= Team Tiger =

American health organization

Team Tiger is an Atlanta-based certified 501(c)3 organization whose mission is to help kids and families fight childhood obesity. The organization provides the resources, opportunity, education and support.

Team Tiger is led by young founder Tiger Greene, who, as a twelve-year-old boy, weighed 250 pounds (twice the normal weight for a child his age). Tiger was bullied for his weight and had trouble with simple everyday tasks. By making lifestyle changes and learning about healthy food and exercise, Tiger lost over 60 pounds. Tiger has become a national spokesperson for this curable epidemic. He has been featured on national television programs, including: Dr. Oz, CNN's Dr. Sanjay Gupta, Anderson Cooper 360, NBC and ABC affiliates and was a featured speaker at the Georgia Children's Health Alliance 'Refocus' Launch.

Following his love of football, Tiger partnered with the NFL, including player Marcus Stroud. Together they started a series of fitness camps to inspire thousands of young people to lose weight and get more active. These Sacking Obesity Health & Wellness Camps are run by Team Tiger and the Marcus Stroud Charitable Foundation.

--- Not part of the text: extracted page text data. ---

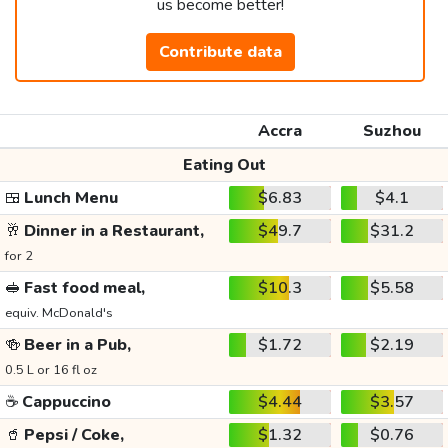
us become better!
Contribute data
Accra
Suzhou
Eating Out
🍱
Lunch Menu
$6.83
$4.1
🥂
Dinner in a Restaurant,
$49.7
$31.2
for 2
🥪
Fast food meal,
$10.3
$5.58
equiv. McDonald's
🍻
Beer in a Pub,
$1.72
$2.19
0.5 L or 16 fl oz
☕
Cappuccino
$4.44
$3.57
🥤
Pepsi / Coke,
$1.32
$0.76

Tiger Greene's Sacking Obesity: The Team Tiger Game Plan for Kids Who Want to Lose Weight, Feel Great, and Win on and off the Playing Field is a book published by HarperCollins Publishers that puts the camp experience into a book. It includes menu plans, exercise routines, and inspirational stories about kids who have decided to make good choices in their lives.

On Wednesday, September 19, 2012, Governor Nathan Deal of Georgia declared "Team Tiger Day" in the State of Georgia.